When Patrick Watson — both a Montreal band and the name of its frontman — won the 2007 Polaris Prize over such beloved bigger names as the Arcade Fire and Feist, the same indie dudes who champion underdogs cried foul. Few Americans had heard his winning album, 2006's Close to Paradise, and when they did in light of his victory (the Polaris is akin to England's prestigious Mercury Prize), some dismissed it as Jeff Buckley/Rufus Wainwright-wannabe fodder.

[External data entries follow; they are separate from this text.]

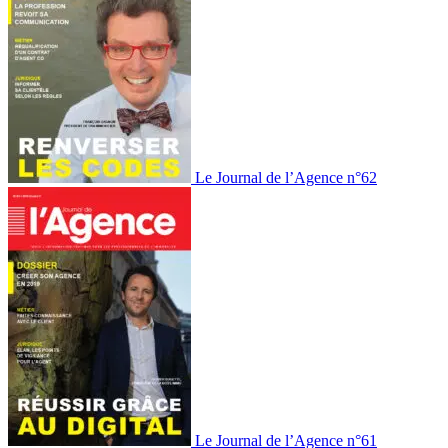
Le Journal de l’Agence n°62
Le Journal de l’Agence n°61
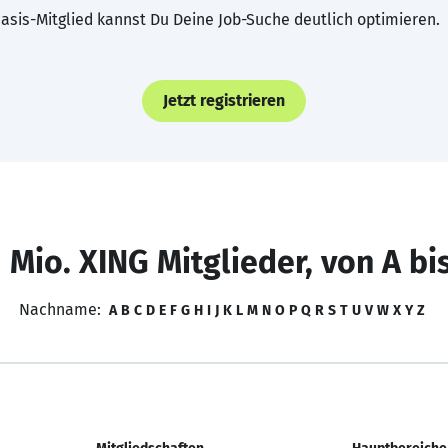
asis-Mitglied kannst Du Deine Job-Suche deutlich optimieren.
Jetzt registrieren
 Mio. XING Mitglieder, von A bi
Nachname:
A
B
C
D
E
F
G
H
I
J
K
L
M
N
O
P
Q
R
S
T
U
V
W
X
Y
Z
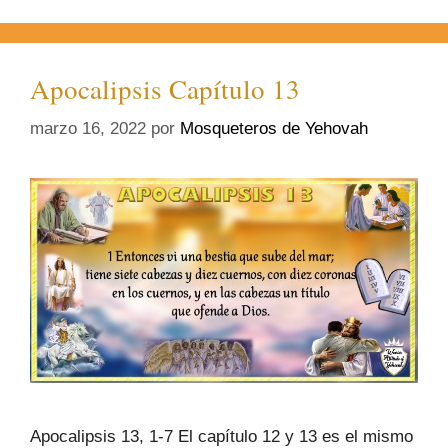
Apocalipsis Capítulo 13
marzo 16, 2022
por
Mosqueteros de Yehovah
Apocalipsis 13, 1-7 El capítulo 12 y 13 es el mismo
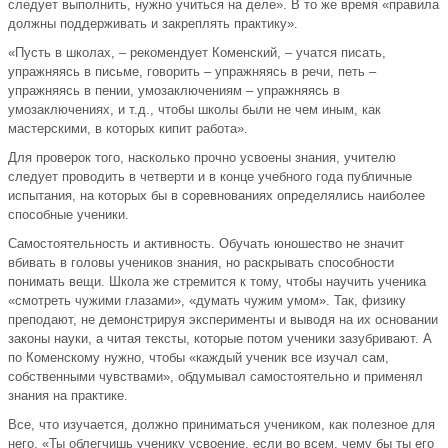
следует выполнить, нужно учиться на деле». В то же время «правила
должны поддерживать и закреплять практику».
«Пусть в школах, – рекомендует Коменский, – учатся писать,
упражняясь в письме, говорить – упражняясь в речи, петь –
упражняясь в пении, умозаключениям – упражняясь в
умозаключениях, и т.д., чтобы школы были не чем иным, как
мастерскими, в которых кипит работа».
Для проверок того, насколько прочно усвоены знания, учителю
следует проводить в четверти и в конце учебного года публичные
испытания, на которых бы в соревнованиях определялись наиболее
способные ученики.
Самостоятельность и активность. Обучать юношество не значит
вбивать в головы учеников знания, но раскрывать способности
понимать вещи. Школа же стремится к тому, чтобы научить ученика
«смотреть чужими глазами», «думать чужим умом». Так, физику
преподают, не демонстрируя эксперименты и выводя на их основании
законы науки, а читая тексты, которые потом ученики зазубривают. А
по Коменскому нужно, чтобы «каждый ученик все изучал сам,
собственными чувствами», обдумывал самостоятельно и применял
знания на практике.
Все, что изучается, должно приниматься учеником, как полезное для
него, «Ты облегчишь ученику усвоение, если во всем, чему бы ты его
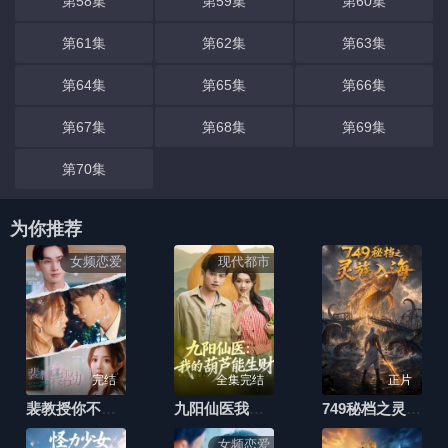
第58集
第59集
第60集
第61集
第62集
第63集
第64集
第65集
第66集
第67集
第68集
第69集
第70集
为你推荐
女频恋爱
现代都市
完结
全集完结
正片
裴教授你不对劲
九阳仙医我的葫芦能生财
749秘档之灵族入海
女频恋爱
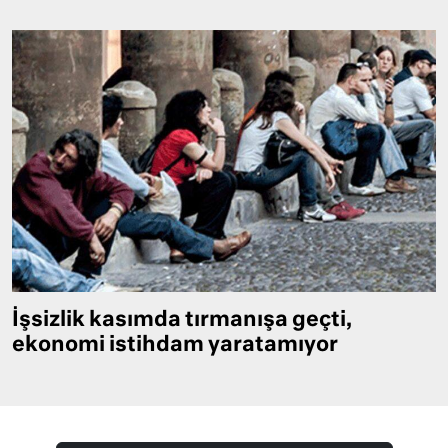
İşsizlik kasımda tırmanışa geçti,
ekonomi istihdam yaratamıyor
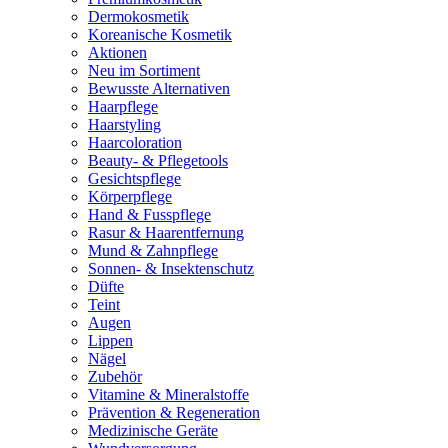
Dermokosmetik
Koreanische Kosmetik
Aktionen
Neu im Sortiment
Bewusste Alternativen
Haarpflege
Haarstyling
Haarcoloration
Beauty- & Pflegetools
Gesichtspflege
Körperpflege
Hand & Fusspflege
Rasur & Haarentfernung
Mund & Zahnpflege
Sonnen- & Insektenschutz
Düfte
Teint
Augen
Lippen
Nägel
Zubehör
Vitamine & Mineralstoffe
Prävention & Regeneration
Medizinische Geräte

This much is true: Watson the man sings tenor and falsetto with a swoony, androgynous lilt that evokes the late Grace-ful troubadour, and Watson the band creates and plays fanciful, string-wrapped arrangements with a grandeur akin to Wainwright. These are distinctions, not drawbacks on their third album. Instead of a conventional drum set and steady beats, intricate bursts of exotic percussion decorate rather than dominate the chamber music. Electric guitar takes a supporting role, and the same is sometimes true for Watson's voice: Slurring and swooping in the background of rippling cuts like "Tracy's Waters," his vocals add mood rather than meaning. For his duets with fellow Montreal vocalists Lhlasa ("Wooden Arms") and Katie Moore ("Big Bird in a Small Cage"), Watson's at the forefront, and the settings are folkier, more accessible.
Either way, Watson's own personality remains elusive. Both "Beijing" and "Man Like You" willfully embrace identity loss: "I knew a place you can go for your head to explode/Into peace of mind," he warbles in the latter. "Where the Wild Things Are" wanders further along this escape route. Over accompaniment that sways between circular Steve Reich-like motifs and misty 4AD ambience, Watson celebrates abandon: "I put my wolf suit on/And I howl all night/I run around and lose my mind." For now, madness and mystery becomes him.